Participatory Notes commonly known as P-Notes are instruments through which foreign individuals, hedge funds and others invest in India’s stock markets without being registered with market regulator Securities and Exchange Board of India (SEBI). P-Notes are popular with foreign investors because they are able to save time and the costs associated with direct registration with Indian authorities. In 2007, a crackdown on P-Notes had led to a 10% fall in the Sensex within minutes of the market opening. Trading had to be halted and then finance minister P Chidambaram had to make statements to calm the markets.

Investments through participatory notes in India’s capital market were about USD 43 billion at the end of June 2015. This amounts to 21% of the total foreign institutional investment (FII) in Indian markets. Investment through P-Notes has been steadily decreasing over the years. Till a few years ago, P-Notes used to account for more than 50% of total FII investments, but their share has fallen as SEBI has tightened disclosure norms and other related regulations.

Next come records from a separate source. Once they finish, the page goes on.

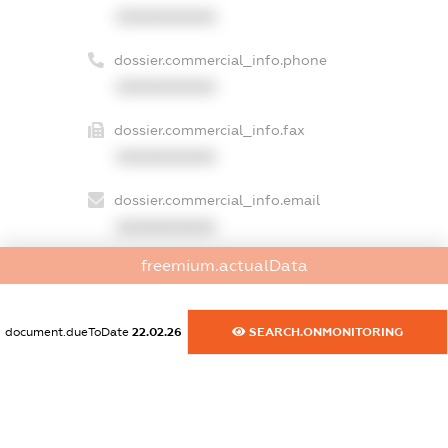
XXXXXXXXXX
dossier.commercial_info.phone
XXXXXXXXXX
dossier.commercial_info.fax
XXXXXXXXXX
dossier.commercial_info.email
XXXXXXXXXX
freemium.actualData
dossier.commercial_info.website
XXXXXXXXXX
document.dueToDate
22.02.26
SEARCH.ONMONITORING
dossier.commercial_info.activity
XXXXXXXXXX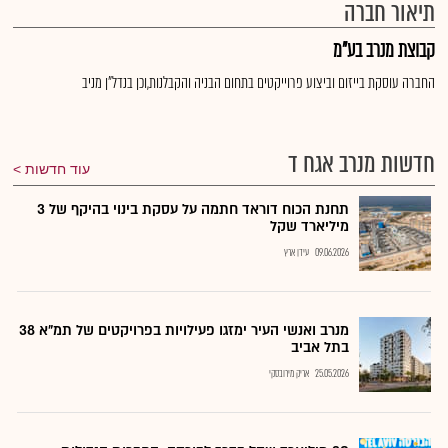
תיאור חברה
קבוצת מנרב בע"מ
החברה עוסקת בייזום וביצוע פרוייקטים בתחום הבניה והקבלנות,וכן בנדל"ן מניב
חדשות מנרב אגח ד
עוד חדשות
תחנת הכוח דוראד חתמה על עסקת בינוי בהיקף של 3
מיליארד שקל
09.06.2026
עידן ארץ
מנרב ואנשי העיר ימזגו פעילויות בפרויקטים של תמ"א 38
בתל אביב
25.05.2026
אריק מירובסקי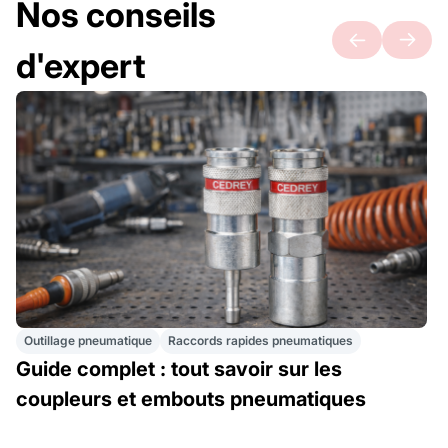
Nos conseils
d'expert
Outillage pneumatique
Raccords rapides pneumatiques
Guide complet : tout savoir sur les
coupleurs et embouts pneumatiques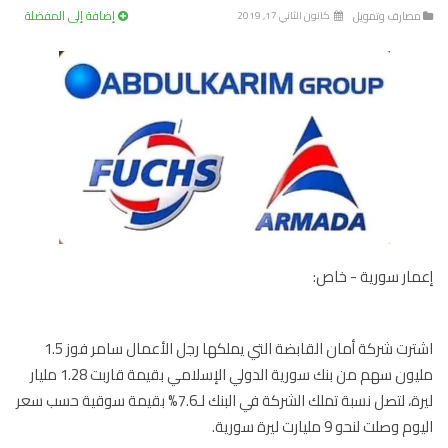
إضافة إلى المفضلة
صارف وتمويل
كانون الثاني 17, 2019
ار سورية - خاص:
اشترت شركة أمان القابضة التي يملكها رجل الأعمال سامر فوز 1.5
مليون سهم من بنك سورية الدولي الإسلامي بقيمة قاربت 1.28 مليار
ليرة، لتصل نسبة تملك الشركة في البنك لـ7.6% بقيمة سوقية حسب سعر
وصلت لنحو 9 مليارت ليرة سورية.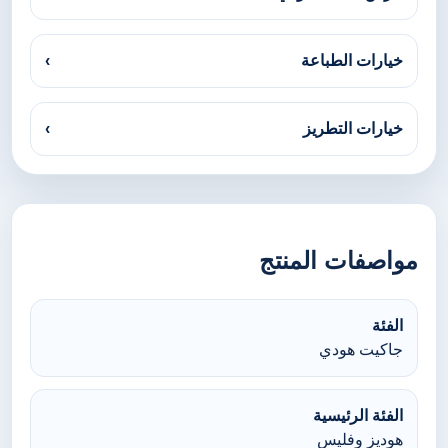
خيارات الطباعة
›
خيارات التطريز
›
مواصفات المنتج
الفئة
جاكيت هودي
الفئة الرئيسية
هوديز وفليس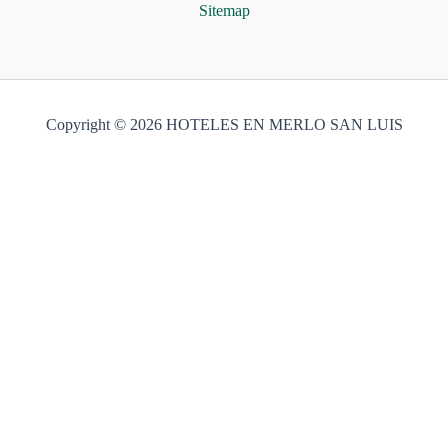
Sitemap
Copyright © 2026 HOTELES EN MERLO SAN LUIS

The Supreme Court appointed special investigation (SIT’s) recommendation of stricter norms for P-notes would be viewed negatively by the market. SIT suggested that SEBI put in place regulations to help identify individuals holding P-notes or off shore derivative instruments (ODI) and take appropriate steps to curb black money and tax evasion using the stock exchange.

Based on data from SEBI, SIT report said a major chunk of the offshore derivate instruments that invested in India were coming from Cayman Islands around 31%, which translates into INR 85,000 crores. In 2010 Cayam island has a population of 59,000 going by the 2013 census which suggest that with this kind of population and size most funds flowing from Cayam islands are not originated from there but the jurisdiction is just used as a conduit to channelize the funds into the stock market. By which it definitely cannot be concluded that all the funds that are coming from offshore jurisdictions would result in tax evasion. Most of the funds that are channelized via an offshore jurisdiction like Cayam are structured in a way to take most use of the tax treaties between nations resulting in efficient tax planning and better net return on capital. 

Investors need not panic as the P-Notes issue is a temporary obstacle and the long term growth story remains intact for the Indian economy. Any correction in the benchmark indices would present an opportunity to buy from a long term perspective. The Finance Minister has given a clarification that the Government would not take any drastic steps to demotivate FIIs and spoil the investment climate in the economy.

With growth slowing around the world along with China, the long term story of India looks intact with favorable demographics, stable government and growing consumption the long term story of India looks intact and the events like P-note saga could impact the markets in the short term but on a long term horizon the markets would continue to grow outperform most markets around the world.